5. Second call to poolCanDeposit() now passes in Alice's 1 Eth and returns true allowing Alice to directly deposit into the pool.

6. Alice then loses out of the difference between the Uniswapv3 pool price even though she was able to directly deposit into the pool.

Note that this also can also occur when the the Reth.sol rETH balance is less than rocketDAOProtocolSettingsDeposit.getMinimumDeposit() and a user makes a deposit greater than rocketDAOProtocolSettingsDeposit.getMinimumDeposit()

Recommend mitigation

Pass in the user deposit amount to ethPerDerivative and not the total balance of the Reth.sol contract.

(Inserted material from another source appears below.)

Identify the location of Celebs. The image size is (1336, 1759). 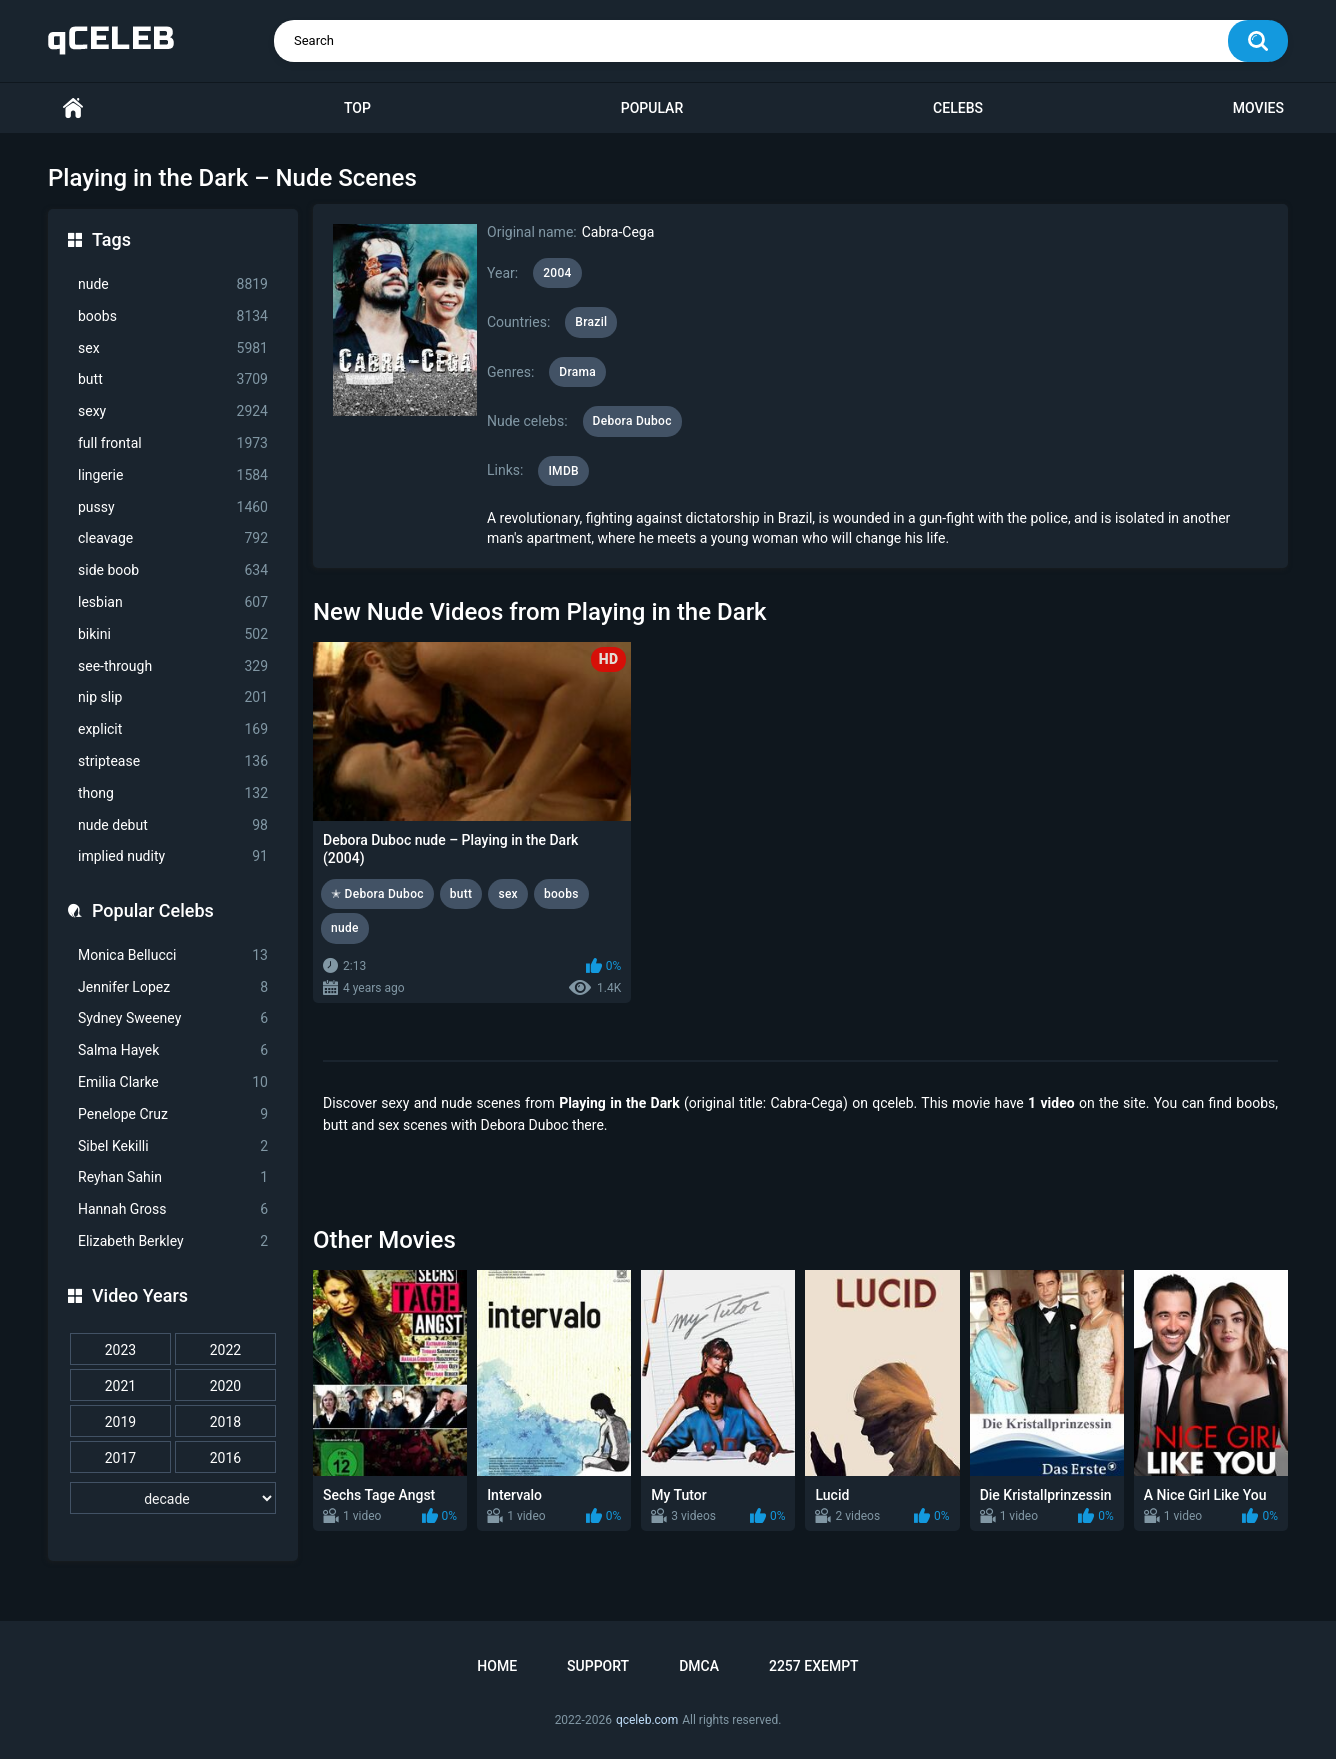
(958, 108).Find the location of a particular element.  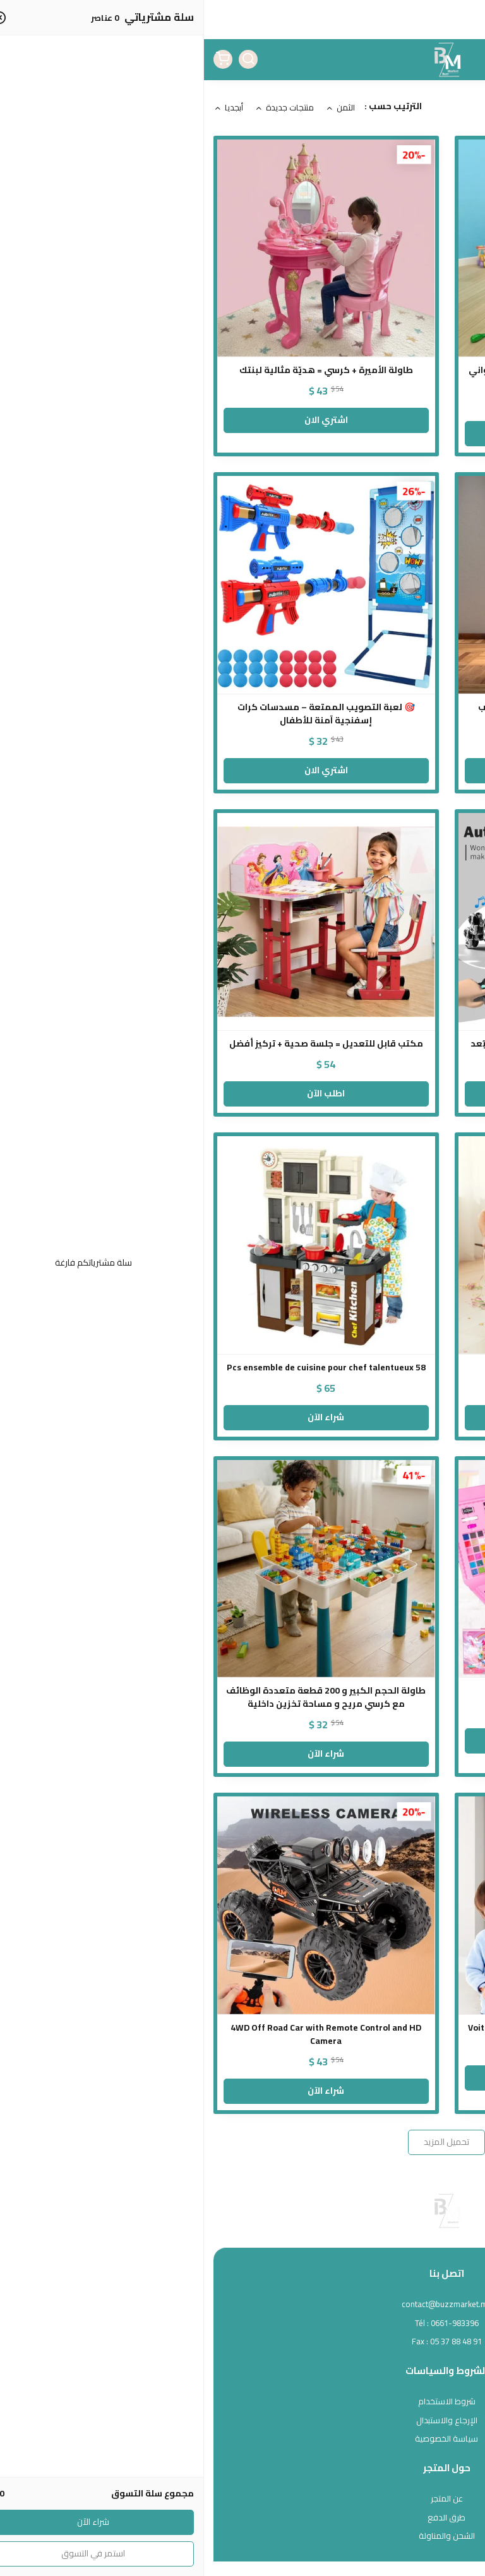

With the current implementation it makes no sense to use this protocol when depositing directly to the rocket pool is available and the protocol has sufficient balance.

Lines of code

https://github.com/code-423n4/2023-03-asymmetry/blob/44b5cd94ebedc187a08884a7f685e950e987261c/contracts/SafEth/derivatives/Reth.sol#L228-L242

Vulnerability details

The function poolPrice()returns the current Uniswapv3 price of rETH and is used to calculate the value of current staked rETH and newly deposited ETH in terms of rETH.

function poolPrice() private view returns (uint256) {
        address rocketTokenRETHAddress = RocketStorageInterface(
            ROCKET_STORAGE_ADDRESS
        ).getAddress(
                keccak256(
                    abi.encodePacked("contract.address", "rocketTokenRETH")
                )
            );
        IUniswapV3Factory factory = IUniswapV3Factory(UNI_V3_FACTORY);
        IUniswapV3Pool pool = IUniswapV3Pool(
            factory.getPool(rocketTokenRETHAddress, W_ETH_ADDRESS, 500)
        );
        (uint160 sqrtPriceX96, , , , , , ) = pool.slot0();
        return (sqrtPriceX96 * (uint(sqrtPriceX96)) * (1e18)) >> (96 * 2);
    }

The problem is that this function returns the current price and not the TWAP price leaving it susceptible to temporary manipulations in the Uniswapv3 pool via flash loans. Thus a malicious user could potentially undervalue the current staked rETH and overvalue their own deposit.

Recommended Mitigation Steps

A time-weighted-average price(TWAP) function can be implemented to make the protocol more resilient to flash loan style attacks.